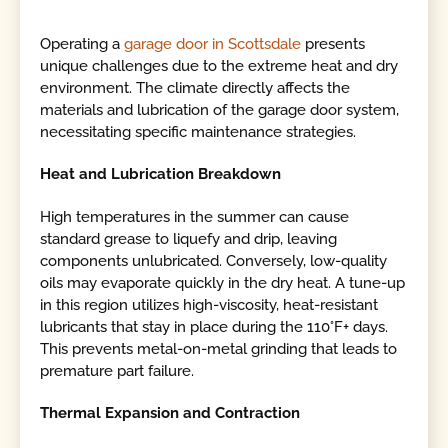
Operating a
garage door in Scottsdale
presents
unique challenges due to the extreme heat and dry
environment. The climate directly affects the
materials and lubrication of the garage door system,
necessitating specific maintenance strategies.
Heat and Lubrication Breakdown
High temperatures in the summer can cause
standard grease to liquefy and drip, leaving
components unlubricated. Conversely, low-quality
oils may evaporate quickly in the dry heat. A tune-up
in this region utilizes high-viscosity, heat-resistant
lubricants that stay in place during the 110°F+ days.
This prevents metal-on-metal grinding that leads to
premature part failure.
Thermal Expansion and Contraction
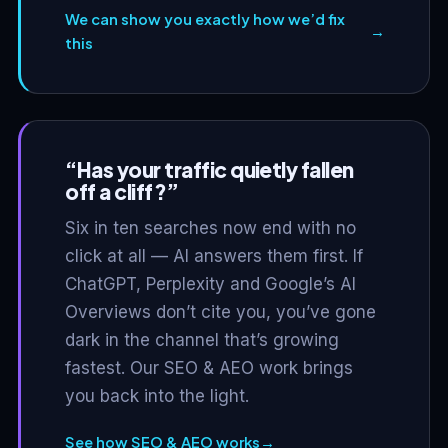
We can show you exactly how we’d fix
→
this
“Has your traffic quietly fallen
off a cliff?”
Six in ten searches now end with no
click at all — AI answers them first. If
ChatGPT, Perplexity and Google’s AI
Overviews don’t cite you, you’ve gone
dark in the channel that’s growing
fastest. Our SEO & AEO work brings
you back into the light.
See how SEO & AEO works
→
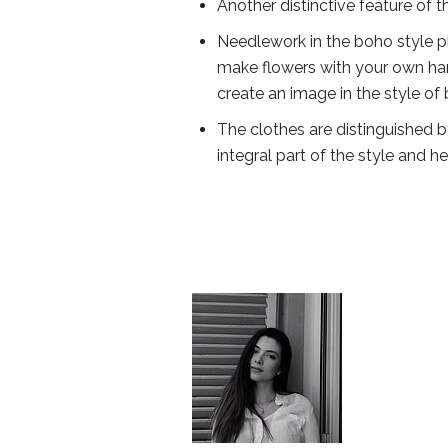
Another distinctive feature of th
Needlework in the boho style pla
make flowers with your own han
create an image in the style of
The clothes are distinguished by e
integral part of the style and he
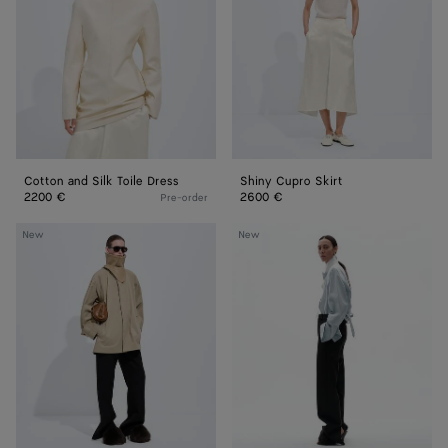
Toile
Dress
Cotton and Silk Toile Dress
Shiny Cupro Skirt
2200 €
2600 €
Pre-order
Cotton
Wool
New
New
Trench
Grain
Coat
De
Poudre
Pants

_ _ _

» EXERCISE AIM: Take every record and copy it word for word, dropping the pictures.

» ANSWER FOR THIS EXERCISE:
Operating a
garage door in Scottsdale
presents
unique challenges due to the extreme heat and dry
environment. The climate directly affects the
materials and lubrication of the garage door system,
necessitating specific maintenance strategies.
Heat and Lubrication Breakdown
High temperatures in the summer can cause
standard grease to liquefy and drip, leaving
components unlubricated. Conversely, low-quality
oils may evaporate quickly in the dry heat. A tune-up
in this region utilizes high-viscosity, heat-resistant
lubricants that stay in place during the 110°F+ days.
This prevents metal-on-metal grinding that leads to
premature part failure.
Thermal Expansion and Contraction
We can show you exactly how we’d fix
→
this
“Has your traffic quietly fallen
off a cliff?”
Six in ten searches now end with no
click at all — AI answers them first. If
ChatGPT, Perplexity and Google’s AI
Overviews don’t cite you, you’ve gone
dark in the channel that’s growing
fastest. Our SEO & AEO work brings
you back into the light.
See how SEO & AEO works
→
Another distinctive feature of th
Needlework in the boho style pla
make flowers with your own han
create an image in the style of
The clothes are distinguished by e
integral part of the style and he
Toile
Dress
Cotton and Silk Toile Dress
Shiny Cupro Skirt
2200 €
2600 €
Pre-order
Cotton
Wool
New
New
Trench
Grain
Coat
De
Poudre
Pants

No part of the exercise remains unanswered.